海上幽灵没有因为死了几个人就鸡飞狗跳,而是平静的像是什么都没有发生过。
钟如一整日泡在赌桌旁挥霍的着手裏的筹码,飞利浦像是故意忽略钟如一的存在,只是吩咐下边的人不用管钟如一这人,是输是赢随他便。
钟如一好像不是来办事的,整日吃喝玩乐,醉生梦死。
飞利浦的冷战持续了五天,这天他站在离钟如一不远处的赌桌旁看着钟如一兴奋的甩下手裏的牌,又不可一世的抬起下巴等着输家的筹码归入他的口袋。
飞利浦走过去,坐在一边,敲了敲桌子。
又一轮赌局,钟如一饶有兴致的跟了两轮,不过早早就扔了牌,不跟了。
荷官有些不知所措的看着大老板,用屁股想都知道飞利浦这是奔着钟如一来的,这货不跟了,大老板不开心了,咋办啊?

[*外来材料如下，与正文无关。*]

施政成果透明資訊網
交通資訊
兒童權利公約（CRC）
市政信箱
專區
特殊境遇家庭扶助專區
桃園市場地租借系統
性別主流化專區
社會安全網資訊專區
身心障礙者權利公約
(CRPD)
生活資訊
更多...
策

“有愁事儿,喝酒啊,来这找不自在干什么?我请。”钟如一财迷一样收好筹码,笑嘻嘻的搂着飞利浦的肩膀。
“你很开心?”飞利浦从善如流的站了起来,似笑非笑的看着钟如一。
“有什么值得不开心的吗?”钟如一把筹码甩给服务生,率先离开了赌场。
飞利浦表情变了变,在场的人都噤若寒蝉,好在飞利浦也没在这呆一会,跟着钟如一离开了赌场。
天空的海鸟肆意的飞翔,晴朗的天空像是一块画布,被几只小鸟点缀的出一股岁月祥和的假象。
钟如一坐在桌边,透过墨镜欣赏着眼裏的假象。
徐徐的海风不紧不慢的吹着钟如一耳边风碎发。
“你这个造型,太难看了。”飞利浦悠哉的坐了下来。
“你是不是要爱上我了?评价我的造型干什么?真的闲啊?”钟如一不轻不重的怼了回去。
“你到底是谁?”飞利浦低下头带着点委屈的说道。
“我说了你能知道吗?再说了我是谁影响你是谁吗?怎么还敏感起来了?”钟如一满不在乎的说道。
“萨莎说,你会害死我。”飞利浦撇撇嘴,一副任由钟如一胡说八道的架势。
“你是谁全世界都知道,因为你是格林将军的儿子,而我,不过是个无足轻重的小人物罢了。”钟如一说的还有点伤感。
“你这个小人物当初可是让z国军方费了好大劲搜索的人,骗我能不能用点心。”飞利浦不耐烦的把杯子放在桌子上。
“我都告诉你我叫什么了?你不会去查啊?神经病,你要是缺女人我给你物色点,要不要这么矫情。”钟如一也有点不耐烦。
“你欺负我不会讲z文,你当时说的我怎么知道是什么?你就是个大骗子!”飞利浦趴在桌子上委屈的看着钟如一。
“懒得理你,没什么事你走吧,看到你烦。”钟如一摘下墨镜闭上眼睛安静的吹起了海风。
“萨莎死了,我有些难过,不过回想了一下我和她在一起的日子,我们好像除了上床也没干别的,没什么回忆,看来传言是真的。”飞利浦淡淡的说道,语气裏都是无所谓。
“那个民族,消失不是没有原因的,他们的美丽和诱惑人心的能力,和他们的实力不匹配,这个世界上所有的人都是自私的,不允许他们的存在。”钟如一平静的说道。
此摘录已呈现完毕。